Early Flying Machines

Henry Dale

 

What makes people want to fly? Nowadays we hardly think twice about stepping onto a plane and flying at high speed across: the world. But until the Wright Brothers' momentous exploit in 1903, no one had ever made a controlled powered flight, and the consequences for the history of the world in the 20th century were surely never imagined.

For the intrepid aeronautical pioneers whose stories are told here the prospect of being able to soar like a bird was challenge enough. They invented all manner of machines for the purpose. To our eyes these often look outlandish, impractical, or fanciful. A very few, such as the hot-air balloon and zeppelin, were successful, although with limited potential for development. Most were outright - if heroic - failures, and for some would-be flyers their failures led to death.
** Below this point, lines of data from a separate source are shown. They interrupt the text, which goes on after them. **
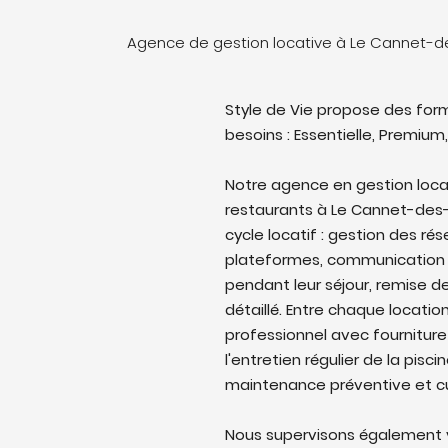
Agence de gestion locative à Le Cannet-d
Style de Vie propose des form
besoins : Essentielle, Premium,
Notre agence en gestion loca
restaurants à Le Cannet-des-
cycle locatif : gestion des rés
plateformes, communication 
pendant leur séjour, remise de
détaillé. Entre chaque locati
professionnel avec fourniture
l'entretien régulier de la pisc
maintenance préventive et cu
Nous supervisons également v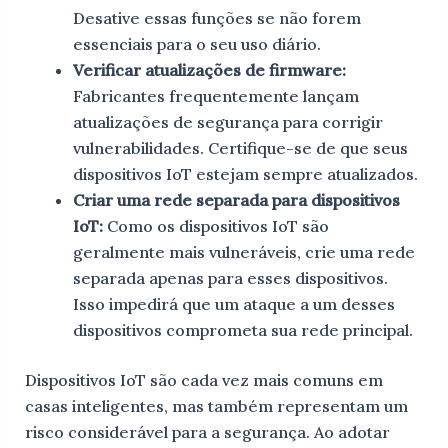
Desative essas funções se não forem
essenciais para o seu uso diário.
Verificar atualizações de firmware:
Fabricantes frequentemente lançam
atualizações de segurança para corrigir
vulnerabilidades. Certifique-se de que seus
dispositivos IoT estejam sempre atualizados.
Criar uma rede separada para dispositivos
IoT:
Como os dispositivos IoT são
geralmente mais vulneráveis, crie uma rede
separada apenas para esses dispositivos.
Isso impedirá que um ataque a um desses
dispositivos comprometa sua rede principal.
Dispositivos IoT são cada vez mais comuns em
casas inteligentes, mas também representam um
risco considerável para a segurança. Ao adotar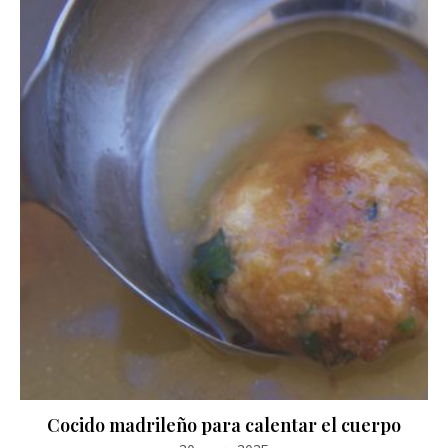
Cocido madrileño para calentar el cuerpo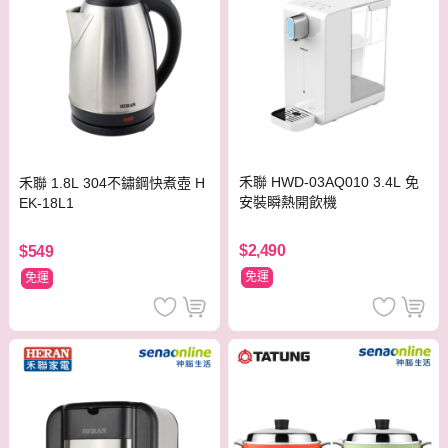
禾聯 HWD-03AQ010 3.4L 免
禾聯 1.8L 304不鏽鋼快煮壺 H
安裝瞬熱開飲機
EK-18L1
$2,490
$549
免運
免運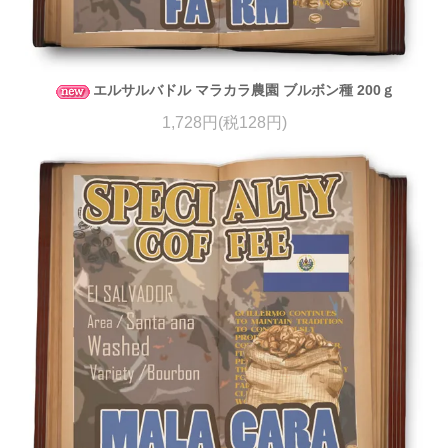
エルサルバドル マラカラ農園 ブルボン種 200ｇ
1,728円(税128円)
But those experimenters who sought to apply science to the problem - from Leonardo da Vinci to Cayley, Lilienthal and Langley - contributed to a body of knowledge upon which the Wrights were able to draw. Their success, and all that followed, owed much to the resourceful inventors of the early flying machines.

Discoveries and Inventions is a series focussing on areas of everyday life that have been radically changed by technological innovation, drawing on source material from the British Library's wide-ranging collections.

Series editor Rodney Dale has spent a lifetime writing books at all levels on engineering and technology topics.

Author Henry Dale specialized in aircraft simulator maintenance and computers before turning to writing. His experience of parachuting and hang-gliding has brought him closer to the pioneers of flight.

In 2004, he rowed across the Atlantic Ocean from La Gomera to Barbados.